The lymphatic drainage of the bladder is clinically significant, especially in the spread of infections and malignancies.

  • Primary lymphatic drainage: Lymph from the bladder drains into the external iliac, internal iliac, and sacral lymph nodes.
  • Clinical significance: Knowledge of lymphatic drainage pathways is important in the staging and management of bladder cancer, as well as in understanding the spread of pelvic infections.

Developmental Aspects

Embryological Development

The urinary bladder develops from the urogenital sinus, which is part of the cloaca in the early embryo. The upper part of the bladder is derived from the vesical part of the urogenital sinus, while the trigone area is formed by the incorporation of the caudal ends of the mesonephric ducts. The urachus, a remnant of the allantois, forms the median umbilical ligament after birth.

Congenital Anomalies

Some congenital anomalies related to the bladder include:

  • Exstrophy of the bladder: A rare condition where the anterior wall of the bladder and the overlying abdominal wall fail to develop, exposing the bladder mucosa.
  • Persistent urachus (patent urachus): The urachus fails to close, resulting in a communication between the bladder and the umbilicus, which may cause urine leakage from the umbilicus.
  • Vesicoureteral reflux: An abnormal backflow of urine from the bladder into the ureters, increasing the risk of infections.

Clinical Relevance

Common Conditions Affecting the Bladder

  • Urinary Tract Infection (UTI): The bladder is frequently involved in UTIs, particularly in females due to their shorter urethra. Symptoms include dysuria (painful urination), frequency, urgency, and suprapubic discomfort.
  • Cystitis: Inflammation of the bladder, often due to infection. Cystitis can be acute or chronic and may present with similar symptoms as UTIs.
  • Bladder Stones: Crystalline deposits may form in the bladder, leading to pain, haematuria (blood in urine), and recurrent infections.
  • Bladder Tumours: Both benign and malignant tumours can arise from the bladder epithelium, with transitional cell carcinoma being the most common malignancy.

Catheterisation and Nursing Considerations

Catheterisation is the process of inserting a tube through the urethra into the bladder to drain urine. It is a common nursing procedure, especially for patients with urinary retention, during surgery, or when accurate urine output measurement is required. Nurses must be familiar with the anatomy of the bladder and urethra to perform catheterisation safely, prevent infections, and monitor for complications such as trauma or blockage.

Nurses should also be aware of the signs and symptoms of bladder dysfunction, including incontinence, retention, and suprapubic pain.
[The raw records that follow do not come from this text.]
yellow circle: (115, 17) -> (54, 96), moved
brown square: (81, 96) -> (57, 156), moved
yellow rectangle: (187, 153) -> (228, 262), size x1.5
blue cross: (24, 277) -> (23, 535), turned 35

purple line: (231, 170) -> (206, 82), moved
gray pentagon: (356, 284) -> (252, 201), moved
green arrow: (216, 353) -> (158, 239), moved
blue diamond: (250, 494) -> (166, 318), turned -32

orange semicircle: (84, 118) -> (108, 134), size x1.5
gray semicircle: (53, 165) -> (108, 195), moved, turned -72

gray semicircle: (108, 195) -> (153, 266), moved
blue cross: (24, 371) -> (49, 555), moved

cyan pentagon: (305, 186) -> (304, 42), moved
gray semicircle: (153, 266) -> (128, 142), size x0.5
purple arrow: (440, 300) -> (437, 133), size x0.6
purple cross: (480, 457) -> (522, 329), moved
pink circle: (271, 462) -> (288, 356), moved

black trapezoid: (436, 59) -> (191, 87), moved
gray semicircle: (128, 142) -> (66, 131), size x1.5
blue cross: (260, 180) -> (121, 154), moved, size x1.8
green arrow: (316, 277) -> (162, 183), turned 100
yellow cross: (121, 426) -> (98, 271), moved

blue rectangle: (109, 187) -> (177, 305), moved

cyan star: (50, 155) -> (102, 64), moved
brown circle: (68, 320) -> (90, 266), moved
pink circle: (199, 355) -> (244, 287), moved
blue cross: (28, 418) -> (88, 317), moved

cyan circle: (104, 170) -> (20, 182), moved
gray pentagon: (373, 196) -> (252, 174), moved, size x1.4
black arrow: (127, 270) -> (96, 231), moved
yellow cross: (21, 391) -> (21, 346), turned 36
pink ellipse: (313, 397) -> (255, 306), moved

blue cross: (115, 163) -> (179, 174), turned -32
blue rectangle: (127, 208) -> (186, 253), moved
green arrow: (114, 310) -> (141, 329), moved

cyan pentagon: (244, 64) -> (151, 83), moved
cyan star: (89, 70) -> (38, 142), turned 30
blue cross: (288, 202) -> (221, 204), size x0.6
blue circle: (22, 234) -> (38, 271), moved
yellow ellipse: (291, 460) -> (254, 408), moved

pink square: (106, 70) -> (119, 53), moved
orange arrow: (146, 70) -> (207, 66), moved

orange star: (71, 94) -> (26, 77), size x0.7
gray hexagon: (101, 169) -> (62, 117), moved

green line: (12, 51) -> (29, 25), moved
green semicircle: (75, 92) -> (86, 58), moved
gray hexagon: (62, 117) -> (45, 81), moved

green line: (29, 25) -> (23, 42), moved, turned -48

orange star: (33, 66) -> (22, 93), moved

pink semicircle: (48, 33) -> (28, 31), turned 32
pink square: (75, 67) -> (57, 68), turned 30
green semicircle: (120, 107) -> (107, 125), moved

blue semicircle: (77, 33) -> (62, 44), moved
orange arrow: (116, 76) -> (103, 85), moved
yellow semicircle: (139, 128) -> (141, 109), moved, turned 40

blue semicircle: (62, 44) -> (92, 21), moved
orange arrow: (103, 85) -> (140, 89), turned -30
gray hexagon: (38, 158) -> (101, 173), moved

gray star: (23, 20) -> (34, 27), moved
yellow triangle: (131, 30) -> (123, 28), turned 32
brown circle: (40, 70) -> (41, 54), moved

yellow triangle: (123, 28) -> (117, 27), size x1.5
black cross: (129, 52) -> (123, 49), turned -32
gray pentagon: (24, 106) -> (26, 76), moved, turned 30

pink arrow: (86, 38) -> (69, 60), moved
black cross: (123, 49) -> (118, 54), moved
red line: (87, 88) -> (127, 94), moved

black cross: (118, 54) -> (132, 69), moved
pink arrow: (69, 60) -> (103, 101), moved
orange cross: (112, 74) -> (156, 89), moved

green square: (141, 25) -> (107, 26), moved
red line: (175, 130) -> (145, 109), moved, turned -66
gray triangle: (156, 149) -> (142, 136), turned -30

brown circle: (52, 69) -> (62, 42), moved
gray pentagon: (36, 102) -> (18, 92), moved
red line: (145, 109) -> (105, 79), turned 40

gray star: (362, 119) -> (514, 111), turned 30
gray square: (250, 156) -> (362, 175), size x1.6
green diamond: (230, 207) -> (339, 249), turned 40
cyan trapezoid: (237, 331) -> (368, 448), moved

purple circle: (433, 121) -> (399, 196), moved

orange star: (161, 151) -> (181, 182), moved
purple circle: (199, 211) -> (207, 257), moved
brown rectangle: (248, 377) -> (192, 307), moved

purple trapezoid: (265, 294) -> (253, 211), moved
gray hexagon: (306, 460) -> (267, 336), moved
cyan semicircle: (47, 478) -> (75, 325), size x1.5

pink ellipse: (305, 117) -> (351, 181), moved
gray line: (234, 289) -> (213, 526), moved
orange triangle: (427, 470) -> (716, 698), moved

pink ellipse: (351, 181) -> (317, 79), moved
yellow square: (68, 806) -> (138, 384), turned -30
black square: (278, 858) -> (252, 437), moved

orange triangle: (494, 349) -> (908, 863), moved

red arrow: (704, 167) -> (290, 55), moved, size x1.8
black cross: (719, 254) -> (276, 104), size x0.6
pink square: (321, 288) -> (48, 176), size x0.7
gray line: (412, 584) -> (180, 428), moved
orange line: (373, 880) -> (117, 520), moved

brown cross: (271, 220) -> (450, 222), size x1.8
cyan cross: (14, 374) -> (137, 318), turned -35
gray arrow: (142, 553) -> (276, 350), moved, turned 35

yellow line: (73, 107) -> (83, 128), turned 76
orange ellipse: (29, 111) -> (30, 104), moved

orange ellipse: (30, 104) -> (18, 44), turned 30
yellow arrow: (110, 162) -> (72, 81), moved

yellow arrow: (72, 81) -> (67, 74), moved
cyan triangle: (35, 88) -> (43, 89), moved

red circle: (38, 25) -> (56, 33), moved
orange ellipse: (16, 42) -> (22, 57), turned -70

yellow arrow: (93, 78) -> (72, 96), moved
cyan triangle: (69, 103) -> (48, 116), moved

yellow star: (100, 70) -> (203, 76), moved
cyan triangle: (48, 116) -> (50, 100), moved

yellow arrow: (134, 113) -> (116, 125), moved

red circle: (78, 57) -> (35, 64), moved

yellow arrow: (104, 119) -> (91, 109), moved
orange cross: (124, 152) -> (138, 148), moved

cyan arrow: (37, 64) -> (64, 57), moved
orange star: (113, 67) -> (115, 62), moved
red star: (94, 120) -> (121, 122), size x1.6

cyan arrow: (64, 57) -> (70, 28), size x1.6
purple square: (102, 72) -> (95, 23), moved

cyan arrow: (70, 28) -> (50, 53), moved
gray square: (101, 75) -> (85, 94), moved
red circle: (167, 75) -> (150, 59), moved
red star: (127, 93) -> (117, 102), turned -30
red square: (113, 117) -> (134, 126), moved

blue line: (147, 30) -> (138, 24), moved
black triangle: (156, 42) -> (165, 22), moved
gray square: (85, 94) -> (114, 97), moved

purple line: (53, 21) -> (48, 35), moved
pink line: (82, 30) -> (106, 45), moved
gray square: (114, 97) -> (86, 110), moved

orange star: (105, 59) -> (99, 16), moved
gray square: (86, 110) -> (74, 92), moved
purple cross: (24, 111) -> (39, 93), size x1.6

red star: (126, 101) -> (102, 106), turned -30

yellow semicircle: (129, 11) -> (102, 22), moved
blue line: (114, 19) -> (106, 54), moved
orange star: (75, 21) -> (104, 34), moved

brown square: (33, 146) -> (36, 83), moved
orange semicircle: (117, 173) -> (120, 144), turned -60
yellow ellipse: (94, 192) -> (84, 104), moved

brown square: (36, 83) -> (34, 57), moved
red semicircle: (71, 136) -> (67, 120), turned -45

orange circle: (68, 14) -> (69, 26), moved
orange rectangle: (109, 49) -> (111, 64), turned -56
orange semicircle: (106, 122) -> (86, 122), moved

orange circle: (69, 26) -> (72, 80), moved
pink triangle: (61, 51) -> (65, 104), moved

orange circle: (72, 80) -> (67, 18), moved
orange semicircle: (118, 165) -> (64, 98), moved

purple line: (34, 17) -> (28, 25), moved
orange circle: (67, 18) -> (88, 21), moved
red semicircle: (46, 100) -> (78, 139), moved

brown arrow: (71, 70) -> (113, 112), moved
Prompt recognition and appropriate intervention can prevent complications and improve patient outcomes.

Other Clinical Procedures and Interventions

  • Bladder irrigation: Used to clear blood clots or debris post-surgery or in cases of haematuria.
  • Cystoscopy: Endoscopic examination of the bladder, useful in diagnosing tumours, stones, and other pathologies.
  • Suprapubic catheterisation: Involves placing a catheter directly into the bladder through the abdominal wall, usually when the urethral route is not possible.

Summary: Key Takeaways for Nursing Practice

  • The urinary bladder is a muscular, hollow organ essential for urine storage and controlled release.
  • Understanding its anatomy, including location, relations, and internal structure, is crucial for safe nursing care.
  • Knowledge of blood supply, nerve supply, and lymphatic drainage aids in recognising and managing bladder diseases.
  • Developmental aspects and congenital anomalies should be considered in paediatric and congenital cases.
  • Clinical relevance includes common conditions like UTIs, cystitis, bladder stones, tumours, and the importance of correct catheterisation technique.

REFERENCES

  1. Ross and Wilson, Anatomy and Physiology in Health and Illness, Fourteenth Edition, 1 July 2022, ISBN-13: 978-0323834612.
  2. Roger Watson, Anatomy and Physiology for Nurses, 14th Edition, 12-06-2018, ISBN: 9780702077418
  3. P.R Asha Latha, Text Book of Applied Anatomy & Physiology for Nurses, 7th Edition,3 January 2024, ISBN-13: 978-9356968622.
  4. Bryan H. Derikson, Tortora’s Principles of Anatomy and Physiology, 16th Edition, August 2023, ISBN: 978- 1119400066.